Table of Contents
Vorstik V1 - Portable MP3 Player
A brief review of a this MP3 player, focused on the handling of full music albums. It is actually a Chinese no-brand MP3 player, shipped by some on-line reseller with varying fantasy brands, as Vorstik or Verstik; it seems - from some photos seen on the net - that the firmware is the same as the one running in the Benjie K11 and BJ-A12 models. The main features are a metal body with glass screen, Bluetooth connection and FM radio, a 2.4 inches display TFT color (non-touch), integrated mini-speaker.
|Display||2.4 inches, 240×320 (?) pixels, TFT color.|
|Memory||8 Gb, expandable to 128 Gb with microSD.|
|Buttons||7 front touch buttons + 3 side phisical buttons.|
|Battery||Sealed rechargeable battery.|
|Connector||Micro USB for charging and file transfer.|
|Extra||Bluetooth connection, FM Radio, speaker.|
From the home screen: Set ⇒ Information ⇒ Player information we read Model Vorstik V1, Version V.01.1.1.1.
- Low price.
- 8 Gb storage space, accomodates about 80 music albums in 256 kbit quality.
- Quick and responsive user interface.
- Support for extended charsets (accented characters, etc.).
- Support MP3 and Ogg/Vorbis codecs.
- Scan tracks for ID3 tags, browse by album, by artist, etc.
- Poor quality display.
- Truncated directory and file names, track titles, album names, etc.
- Inline picure not supported in Tag 2 Vorbis.
- Per-folder (album) artwork poorly supported.
- File browse mode not alphabetically sorted.
- Non-oleophobic display glass: full of fingerprints in few minutes.
- Internal clock loses its time randomly.
When you connect the music player to a PC using the provided USB cable, it is detected as an USB mass storage device, so you can copy music tracks to the internal memory. I used an organization by album, i.e. all the tracks composing an album are stored into a single directory.
When you eject the device from the PC operating system, the player updates its the music library scanning for ID3 tags. I used V2.4 tags, which are recognized correctly. If the music collection is correctly tagged with ID3 tags, the player can browse the music collection by artist or by album, in alphabetical order. This is very handy.
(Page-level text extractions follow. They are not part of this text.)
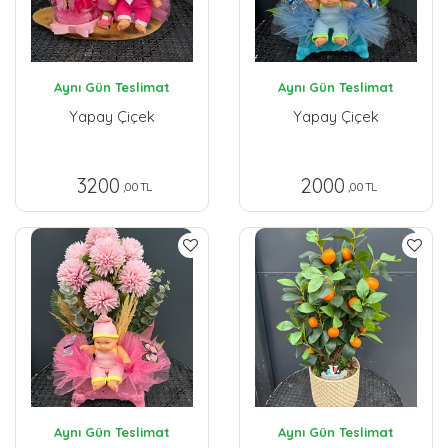
Aynı Gün Teslimat
Aynı Gün Teslimat
Yapay Çiçek
Yapay Çiçek
3200
2000
,00 TL
,00 TL
Aynı Gün Teslimat
Aynı Gün Teslimat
In the above pictures you can see how - in the Album view - the names are truncated to 12 characters. Browsing the file directories (in my case each folder is one album) the file names are truncated to 19 characters and they are not sorted.
Truncated ID3 Tags
One of the worst defects for usability of this player, is the user interface truncating ID3 tags: album name, track title, artist name, everything is truncated in player screen. This is very unpleasant, considering the fact that the display would be wide enough to show much more.
Per-folder (Album) Artwork
I tested the player uploading an archive of tracks organized into directories, i.e. every directory contains all the tracks from a single album and every track is named as "%n %t" (track number, title). It turned out that if a picture named folder.jpg exists into the directory (a convention used by the Kodi multimedia player), that picture is shown during tracks playback. Unfortunately that picture will hide the ID3 tags, even the filename of the playing track is replaced by the picture filename: a very silly behaviour! Other times I got chineese characters instead of the image name, mixed with part of track name; so definitely there are bugs in the management of file names, where the Vfat filesystem is a source of countless problems.
It is also unclear why the image is sometimes resized correctly to occupy the entire available space, other times it remains much smaller.
An handy feature is to use the player as a sound recorder. It is not clear where is the inside microphone: there is not an hole in the body marked as mic. From my tests it seems that the mic is on the bottom side of the player, may be it uses one of the holes on that side (micro USB, SD card slot or phone jack). The microphone is quite sensible, it is better to leave the device on a flat surface because if you hold it with an hand, you will record the noise of your fingers grabbing the device.